How would i write a simple function to calculate the annualized internal rate of return for the below dates and payments in csv form:
19/10/2003 -13275
19/11/2003 940.49
19/12/2003 884.71
19/01/2004 832.11
19/02/2004 782.49
19/03/2004 735.74
19/04/2004 691.64
19/05/2004 650.09
19/06/2004 610.91
19/07/2004 573.99
19/08/2004 539.2
19/09/2004 506.42
19/10/2004 475.54
19/11/2004 441.05
19/12/2004 413.91
19/01/2005 388.37
19/02/2005 364.31
19/03/2005 341.66
19/04/2005 320.34
19/05/2005 300.28
19/06/2005 281.39
19/07/2005 263.63
19/08/2005 246.91
19/09/2005 231.2
19/10/2005 216.41
19/11/2005 202.51
19/12/2005 189.43
19/01/2006 177.15
19/02/2006 165.6
19/03/2006 154.75
19/04/2006 144.55
19/05/2006 134.98
19/06/2006 125.99
19/07/2006 117.55
19/08/2006 109.62
19/09/2006 102.18
C <- c(-13275, 940.49, 884.71, 832.11, 782.49, 735.74, 691.64, 650.09, 610.91, 573.99, 539.20, 506.42, 475.54, 441.05, 413.91, 388.37, 364.31, 341.66, 320.34, 300.28, 281.39, 263.63, 246.91, 231.20, 216.41, 202.51, 189.43, 177.15, 165.60, 154.75, 144.55, 134.98, 125.99, 117.55, 109.62, 102.18)
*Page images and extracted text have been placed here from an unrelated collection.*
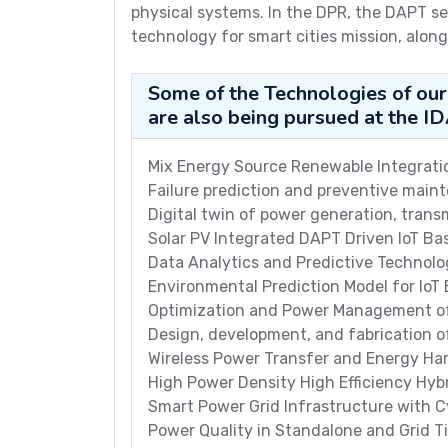
physical systems. In the DPR, the DAPT se
technology for smart cities mission, along
Some of the Technologies of our
are also being pursued at the I
Mix Energy Source Renewable Integratio
Failure prediction and preventive main
Digital twin of power generation, transm
Solar PV Integrated DAPT Driven IoT Ba
Data Analytics and Predictive Technol
Environmental Prediction Model for IoT
Optimization and Power Management of
Design, development, and fabrication
Wireless Power Transfer and Energy Har
High Power Density High Efficiency Hyb
Smart Power Grid Infrastructure with C
Power Quality in Standalone and Grid T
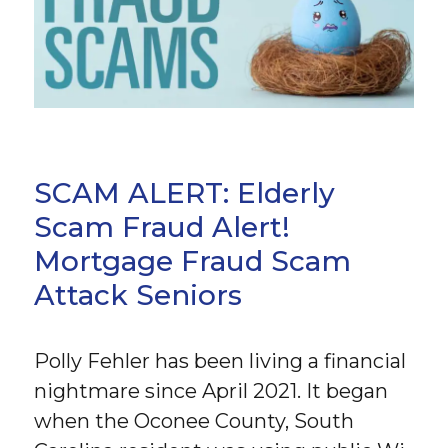
SCAM ALERT: Elderly
Scam Fraud Alert!
Mortgage Fraud Scam
Attack Seniors
Polly Fehler has been living a financial
nightmare since April 2021. It began
when the Oconee County, South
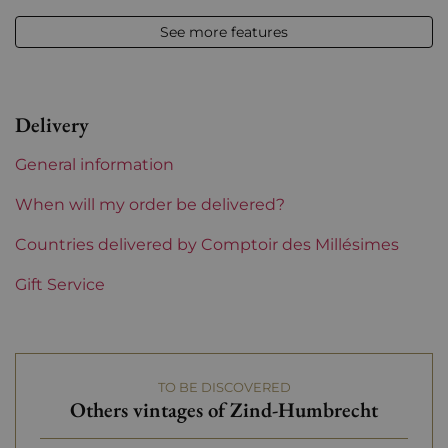
Other formats
See more features
Vintage
2016
Volume
12,50 % vol - 37,5 cl
Delivery
Appellation
Alsace
General information
Level
Perfect
When will my order be delivered?
Label
Countries delivered by Comptoir des Millésimes
Perfect
Gift Service
Region
Alsace
Grape variety
Pinot Gris
TO BE DISCOVERED
Domains of Alsace
Zind-Humbrecht
Others vintages of Zind-Humbrecht
Prix
From 30 to 50 €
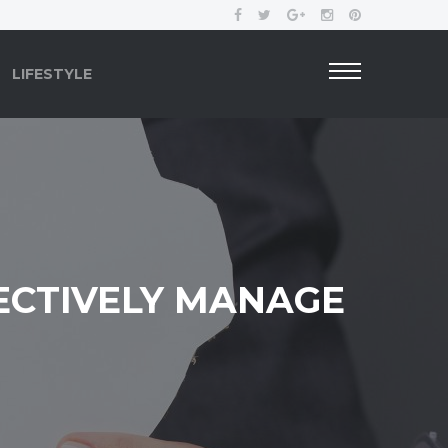
LIFESTYLE
ECTIVELY MANAGE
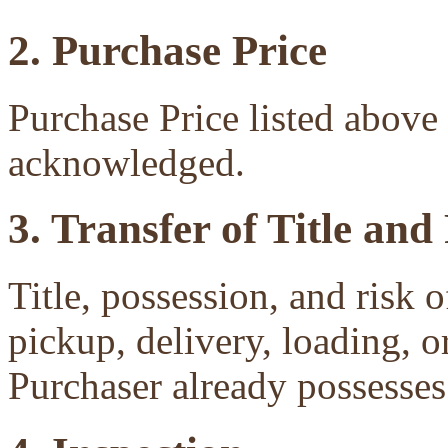
2. Purchase Price
Purchase Price listed above 
acknowledged.
3. Transfer of Title and
Title, possession, and risk 
pickup, delivery, loading, o
Purchaser already possesses 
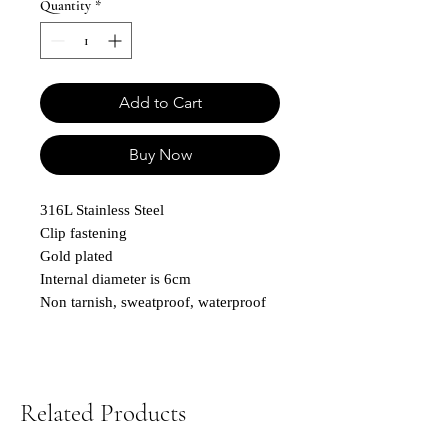
Quantity
*
Add to Cart
Buy Now
316L Stainless Steel
Clip fastening
Gold plated
Internal diameter is 6cm
Non tarnish, sweatproof, waterproof
Related Products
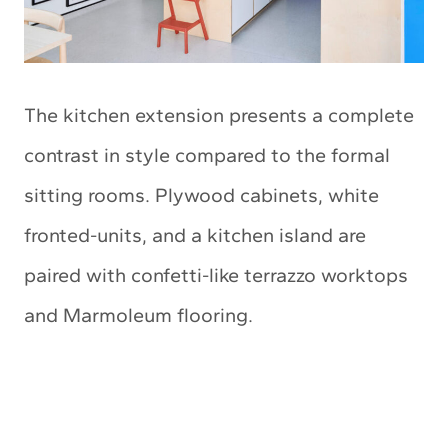
The kitchen extension presents a complete
contrast in style compared to the formal
sitting rooms. Plywood cabinets, white
fronted-units, and a kitchen island are
paired with confetti-like terrazzo worktops
and Marmoleum flooring.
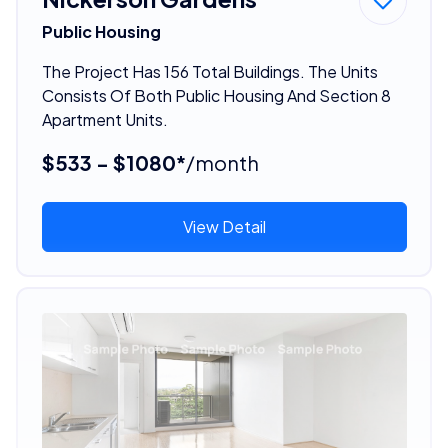
Public Housing
The Project Has 156 Total Buildings. The Units
Consists Of Both Public Housing And Section 8
Apartment Units.
$533 - $1080*
/month
View Detail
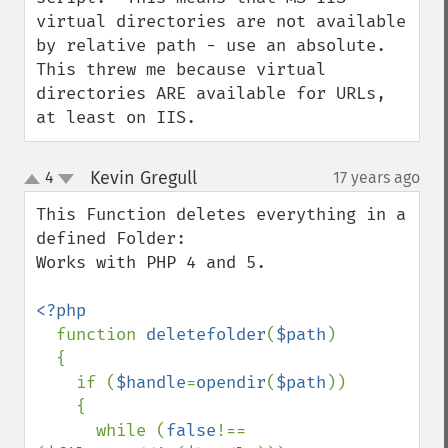
virtual directories are not available 
by relative path - use an absolute.

This threw me because virtual 
directories ARE available for URLs, 
at least on IIS.
Kevin Gregull
4
17 years ago
¶
up
down
This Function deletes everything in a 
defined Folder:

Works with PHP 4 and 5.

<?php

function 
deletefolder
(
$path
)

  {

    if (
$handle
=
opendir
(
$path
)) 

    {

      while (
false
!==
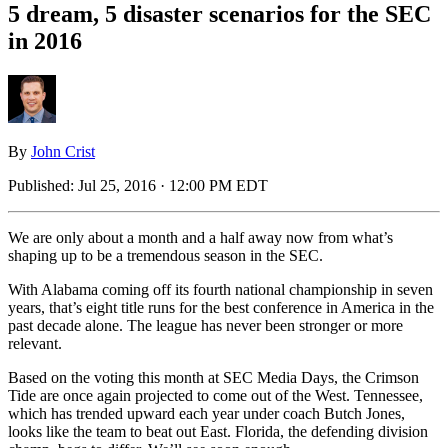
5 dream, 5 disaster scenarios for the SEC
in 2016
By
John Crist
Published:
Jul 25, 2016 · 12:00 PM EDT
We are only about a month and a half away now from what’s
shaping up to be a tremendous season in the SEC.
With Alabama coming off its fourth national championship in seven
years, that’s eight title runs for the best conference in America in the
past decade alone. The league has never been stronger or more
relevant.
Based on the voting this month at SEC Media Days, the Crimson
Tide are once again projected to come out of the West. Tennessee,
which has trended upward each year under coach Butch Jones,
looks like the team to beat out East. Florida, the defending division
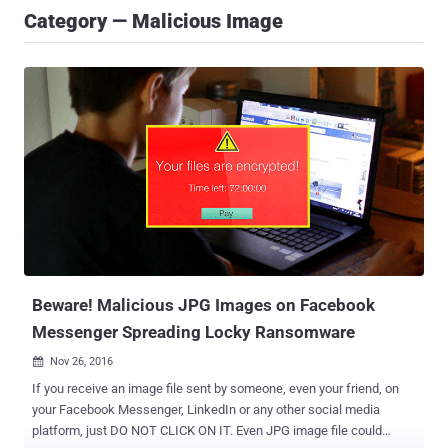
Category — Malicious Image
Beware! Malicious JPG Images on Facebook
Messenger Spreading Locky Ransomware
Nov 26, 2016

If you receive an image file sent by someone, even your friend, on
your Facebook Messenger, LinkedIn or any other social media
platform, just DO NOT CLICK ON IT. Even JPG image file could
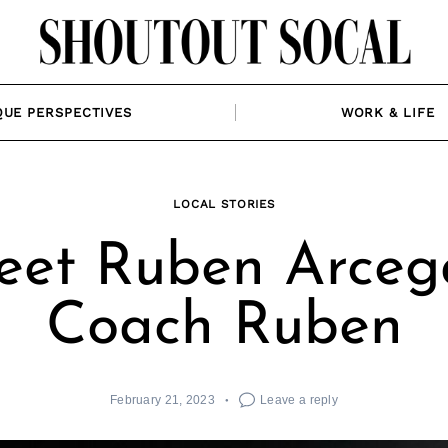
QUE PERSPECTIVES
WORK & LIFE
LOCAL STORIES
et Ruben Arceg
Coach Ruben
February 21, 2023
Leave a reply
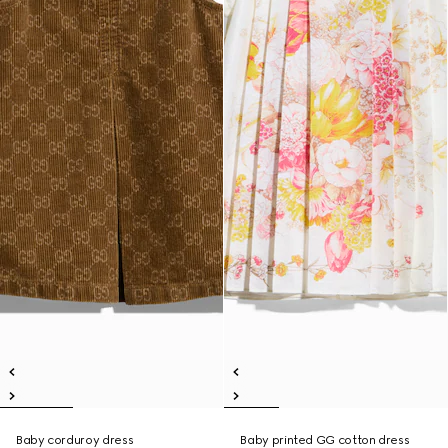
Baby corduroy dress
Baby printed GG cotton dress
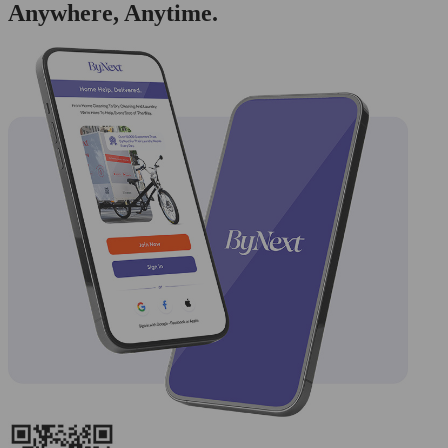
Anywhere, Anytime.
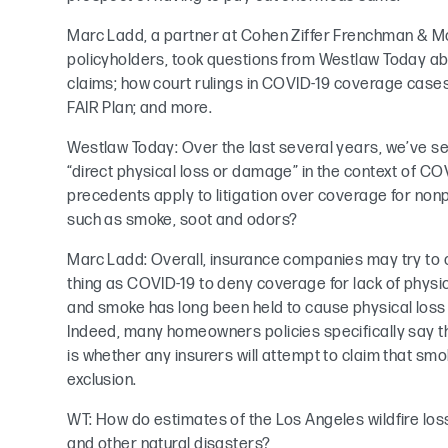
Marc Ladd, a partner at Cohen Ziffer Frenchman & M
policyholders, took questions from Westlaw Today ab
claims; how court rulings in COVID-19 coverage cases 
FAIR Plan; and more.
Westlaw Today: Over the last several years, we’ve se
“direct physical loss or damage” in the context of CO
precedents apply to litigation over coverage for non
such as smoke, soot and odors?
Marc Ladd: Overall, insurance companies may try t
thing as COVID-19 to deny coverage for lack of phy
and smoke has long been held to cause physical los
Indeed, many homeowners policies specifically say 
is whether any insurers will attempt to claim that smo
exclusion.
WT: How do estimates of the Los Angeles wildfire los
and other natural disasters?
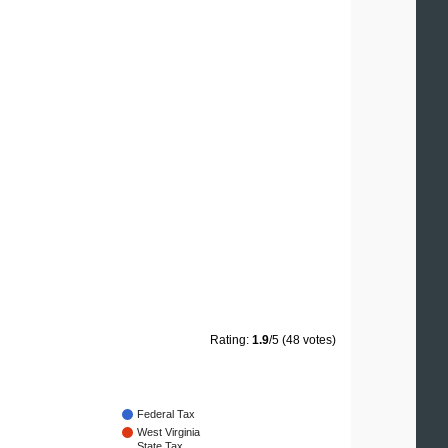
Rating:
1.9
/5 (48 votes)
Federal Tax
West Virginia
State Tax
D <- c("19-10-2003", "19-11-2003", "19-12-2003", "19-01-2004", "19-02-2004", "19-03-2004", "19-04-2004", "19-05-2004", "19-06-2004", "19-07-2004", "19-08-2004", "19-09-2004", "19-10-2004", "19-11-2004", "19-12-2004", "19-01-2005", "19-02-2005, "19-03-2005", "19-04-2005", "19-05-2005", "19-06-2005", "19-07-2005", "19-08-2005", "19-09-2005", "19-10-2005", "19-11-2005", "19-12-2005", "19-01-2006", "19-02-2006", "19-03-2006", "19-04-2006", "19-05-2006", "19-06-2006", "19-07-2006", "19-08-2006","19-09-2006")
I am new to R and desperate for some assistance with this problem. Once i have obtained the function i am required to create a package that will convert a csv into a single numeric vector which outputs the IRR for that cashflow.
I have already tried using the uniroot function but cannot seem to get the correct answer of 2.9%
npv <- function(i, cf, t=seq(along=cf)) sum(cf/(1+i)^t)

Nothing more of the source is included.